START Dataset extract

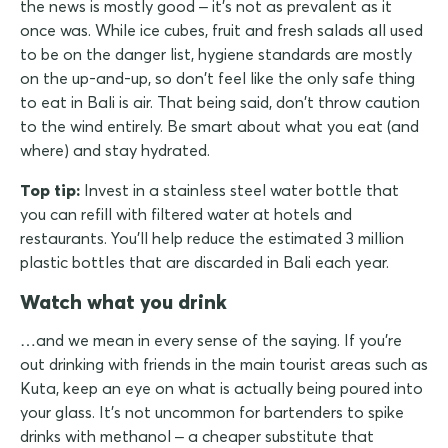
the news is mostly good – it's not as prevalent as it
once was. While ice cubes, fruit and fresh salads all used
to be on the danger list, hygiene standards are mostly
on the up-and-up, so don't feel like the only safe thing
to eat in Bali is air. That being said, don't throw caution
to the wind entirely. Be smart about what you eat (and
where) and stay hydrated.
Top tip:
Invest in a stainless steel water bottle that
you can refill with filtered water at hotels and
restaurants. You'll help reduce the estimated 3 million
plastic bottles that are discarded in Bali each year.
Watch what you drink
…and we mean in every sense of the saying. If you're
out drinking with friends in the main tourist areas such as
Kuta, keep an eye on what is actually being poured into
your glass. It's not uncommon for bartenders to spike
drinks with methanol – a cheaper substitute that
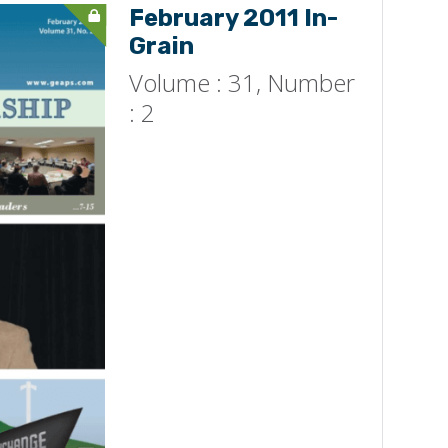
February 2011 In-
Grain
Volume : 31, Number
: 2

END Dataset extract
START Dataset extract

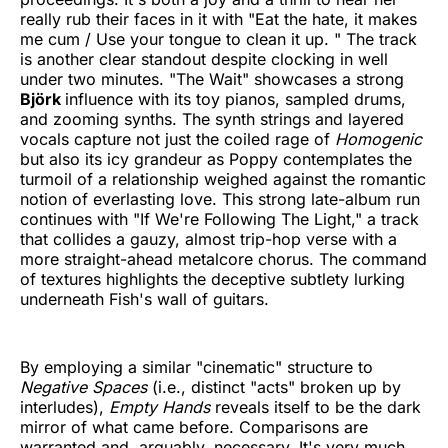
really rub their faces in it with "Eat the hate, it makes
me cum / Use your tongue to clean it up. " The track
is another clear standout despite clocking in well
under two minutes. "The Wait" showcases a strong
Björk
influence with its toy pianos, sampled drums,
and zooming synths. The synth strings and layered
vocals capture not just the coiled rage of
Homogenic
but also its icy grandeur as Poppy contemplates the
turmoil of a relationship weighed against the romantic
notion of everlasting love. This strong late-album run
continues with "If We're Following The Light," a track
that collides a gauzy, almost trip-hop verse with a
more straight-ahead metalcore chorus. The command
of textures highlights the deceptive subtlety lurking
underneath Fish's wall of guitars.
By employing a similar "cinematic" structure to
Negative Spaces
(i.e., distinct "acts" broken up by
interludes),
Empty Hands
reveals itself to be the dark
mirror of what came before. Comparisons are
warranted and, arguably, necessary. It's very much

END Dataset extract

Problem description :: Send back an exact copy of only the lines from the line with "turmoil of a" up to and including the line with "warranted and, arguably, necessary." in the data above.

Finished task ::
turmoil of a relationship weighed against the romantic
notion of everlasting love. This strong late-album run
continues with "If We're Following The Light," a track
that collides a gauzy, almost trip-hop verse with a
more straight-ahead metalcore chorus. The command
of textures highlights the deceptive subtlety lurking
underneath Fish's wall of guitars.
By employing a similar "cinematic" structure to
Negative Spaces
(i.e., distinct "acts" broken up by
interludes),
Empty Hands
reveals itself to be the dark
mirror of what came before. Comparisons are
warranted and, arguably, necessary. It's very much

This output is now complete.